でも、そんなことお構いなしで一番聞きたいことを聞く。
彼は整っていたヘアースタイルが雨に濡れたことにより、前髪で表情が上手く見えなくなっていた。
すると、その前髪を邪魔に思ったのか搔き上げるように後ろへと流した。
爽やかなイメージとはまた違った野生的なイメージ。
そして、水も滴るいい男とはまさに彼のように人を言うんだろうな…。
その姿に見惚れていたら「俺は…」と話し出したからハッと思い頭を切り替えた。
「俺にとってあの子の印象は、儚いんだ」
「…うん、分かるよ」
「自己評価が見て分かるほど歪んでいて、自分の中に誰も入れさせない…1人を恐れてる筈なのに、1人でいようとする姿を何度も見てきた」
彼は伏せ目がちに話をしたり、目を瞑って何かを思い出している仕草をする。
「そんなあの子と接するようになって、どうにかしてこの子の歪んだ評価を正してあげたい。
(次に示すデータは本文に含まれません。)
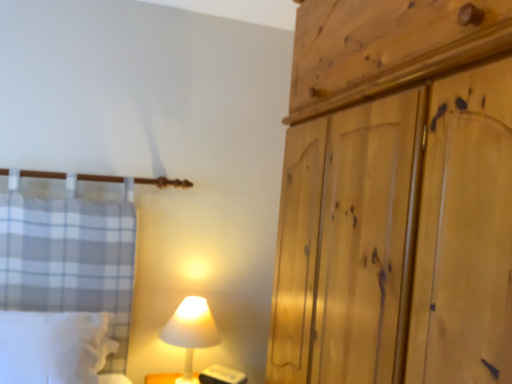 Question: Is white matte lamp at lower center outside of natural wood wardrobe at right?

Choices:
 (A) no
 (B) yes

Answer: (B)

Question: From a real-world perspective, is white matte lamp at lower center located higher than natural wood wardrobe at right?

Choices:
 (A) yes
 (B) no

Answer: (B)

Question: Is white matte lamp at lower center at the right side of natural wood wardrobe at right?

Choices:
 (A) no
 (B) yes

Answer: (A)

Question: Is white matte lamp at lower center wider than natural wood wardrobe at right?

Choices:
 (A) yes
 (B) no

Answer: (B)

Question: Does white matte lamp at lower center have a lesser width compared to natural wood wardrobe at right?

Choices:
 (A) no
 (B) yes

Answer: (B)

Question: Considering the positions of point (22, 349) and point (194, 309), is point (22, 349) closer or farther from the camera than point (194, 309)?

Choices:
 (A) farther
 (B) closer

Answer: (B)

Question: Considering their positions, is white soft pillow at lower left located in front of or behind white matte lamp at lower center?

Choices:
 (A) behind
 (B) front

Answer: (B)

Question: From a real-world perspective, is white soft pillow at lower left above or below white matte lamp at lower center?

Choices:
 (A) above
 (B) below

Answer: (A)

Question: Do you think white soft pillow at lower left is within white matte lamp at lower center, or outside of it?

Choices:
 (A) inside
 (B) outside

Answer: (B)

Question: Choose the correct answer: Is natural wood wardrobe at right inside white matte lamp at lower center or outside it?

Choices:
 (A) inside
 (B) outside

Answer: (B)

Question: Is natural wood wardrobe at right wider or thinner than white matte lamp at lower center?

Choices:
 (A) wide
 (B) thin

Answer: (A)

Question: Would you say natural wood wardrobe at right is to the left or to the right of white matte lamp at lower center in the picture?

Choices:
 (A) right
 (B) left

Answer: (A)

Question: Considering their positions, is natural wood wardrobe at right located in front of or behind white matte lamp at lower center?

Choices:
 (A) behind
 (B) front

Answer: (B)

Question: Is point (198, 329) closer or farther from the camera than point (80, 367)?

Choices:
 (A) closer
 (B) farther

Answer: (B)

Question: Is white matte lamp at lower center spatially inside white soft pillow at lower left, or outside of it?

Choices:
 (A) outside
 (B) inside

Answer: (A)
そう思うようになった」
「…そっかぁ…ナナは本当の自分と変わらないんだね」
彼の話を聞いて何処かホッとした。
俺が知ってるナナと彼の言う"薺"は、どちらも彼自身であるんだな…。
どちらも本当じゃないけどどちらも嘘ではない。
素直に良かった…と思った。
「…俺がこの子の隣で支えていきたい…そう思った時にはもう、あの子に惹かれていた」
「じゃあ…」
「好きです…男とか関係なく薺君が好きです」
俺の目を真っ直ぐ見据えて言い放つ言葉。
俺が見るに彼はノンケだ。それなのにも関わらず、「男とか関係なく」と言う彼にドキッとしたのは許してほしい。
異性を好きになるのが"普通"な世の中で、同性を好きになるのは"異常"かもしれない。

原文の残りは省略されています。